Since I rarely use HDMI, what kind of experience have any of you had with using baluns? Looking specifically pro-sumer grade at this point (as it will be going in a home, not for presentation). I already know several manufacturers that I trust for various other means of video distribution, but I am willing to try someone new. 

Anyhow, I have only used fiber for digital signals before, so any specific options to look for when making a decision would be helpful as well. I know what to look for when using an analog signal, both in the balun itself as well as the Ethernet cable.


----------



## Call911 (Jan 30, 2012)

I've has great experiences with the Kramer Pico Tools, they work great, plug and play. There's an led indicator that lights green when working, orange when 1 side has an error, and red when both sides have an error. Simple to use, ran it over 100 feet of cat6. Clear image, no issues at all. About $300 for each set through Full Compass.


----------



## Edrick (Jan 30, 2012)

I use snapav

I've got a single coax HDMI balun it'll do 1080p


----------



## museav (Jan 31, 2012)

I tend to stick with manufacturers like Extron, Magenta Research and Hall Research, perhaps Kramer Electronics and sometimes Gefen.

Most HDMI over UTP products use shielded CAT 5e/6/7 cable. Some of the manufacturers want you to use their cable, it may not really be that special but they may only support the performance stated for the baluns/interfaces if you use their recommended cable.

You probably want to verify HDCP compliance and EDID pass-through. I just encountered someone who used a lower cost product and instead of the EDID information passing through to the attached device and back, the 'balun' provided the EDID information, something they promoted as a feature as the source would always see a device and thus provide an output even if the display was not on or attached, but for which they then provided no information about the related EDID information, you'd apparently have to get a unit and read the EDID information to know what it supported and had programmed as the default. The 'balun' apparently could be reprogrammed to copy the EDID of the attached display device but that required having a computer with a serial port and purchasing a separate programming device.

I'd also look at what version of HDMI and what resolution you want to support as that may affect both the device and the cable.
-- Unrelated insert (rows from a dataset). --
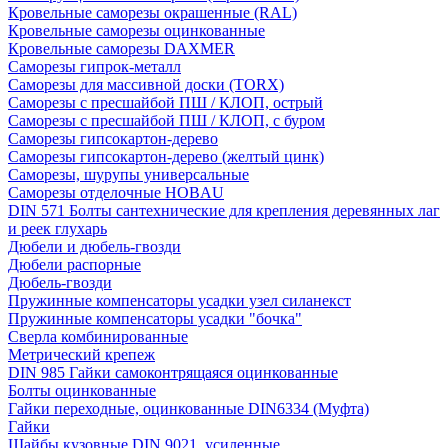
Кровельные саморезы окрашенные (RAL)
Кровельные саморезы оцинкованные
Кровельные саморезы DAXMER
Саморезы гипрок-металл
Саморезы для массивной доски (TORX)
Саморезы с пресшайбой ПШ / КЛОП, острый
Саморезы с пресшайбой ПШ / КЛОП, с буром
Саморезы гипсокартон-дерево
Саморезы гипсокартон-дерево (желтый цинк)
Саморезы, шурупы универсальные
Саморезы отделочные HOBAU
DIN 571 Болты сантехнические для крепления деревянных лаг
и реек глухарь
Дюбели и дюбель-гвозди
Дюбели распорные
Дюбель-гвозди
Пружинные компенсаторы усадки узел силанекст
Пружинные компенсаторы усадки "бочка"
Сверла комбинированные
Метрический крепеж
DIN 985 Гайки самоконтрящаяся оцинкованные
Болты оцинкованные
Гайки переходные, оцинкованные DIN6334 (Муфта)
Гайки
Шайбы кузовные DIN 9021, усиленные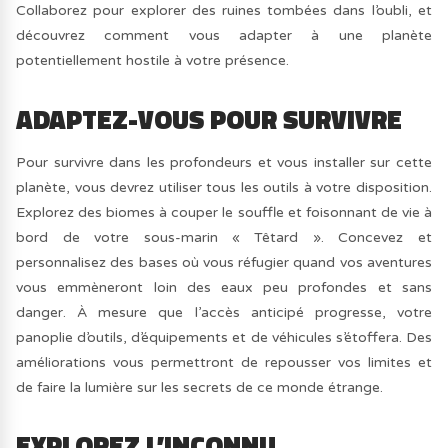
Collaborez pour explorer des ruines tombées dans l’oubli, et
découvrez comment vous adapter à une planète
potentiellement hostile à votre présence.
ADAPTEZ-VOUS POUR SURVIVRE
Pour survivre dans les profondeurs et vous installer sur cette
planète, vous devrez utiliser tous les outils à votre disposition.
Explorez des biomes à couper le souffle et foisonnant de vie à
bord de votre sous-marin « Têtard ». Concevez et
personnalisez des bases où vous réfugier quand vos aventures
vous emmèneront loin des eaux peu profondes et sans
danger. À mesure que l’accès anticipé progresse, votre
panoplie d’outils, d’équipements et de véhicules s’étoffera. Des
améliorations vous permettront de repousser vos limites et
de faire la lumière sur les secrets de ce monde étrange.
EXPLOREZ L’INCONNU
Some products support HDMI v1.4, but many are v1.3 and some are limited to v1.2. That may not be critical in many applications but may be if you want to support specific capabilities such as deep color or auto lip sync (v1.3 and v1.4) or 3D (v1.4).


----------



## ruinexplorer (Jan 31, 2012)

Thanks. I figured that I would probably be looking for Kramer/Gefen type gear at this point. I'm glad to know of some of the "features" to be looking for/to avoid.


----------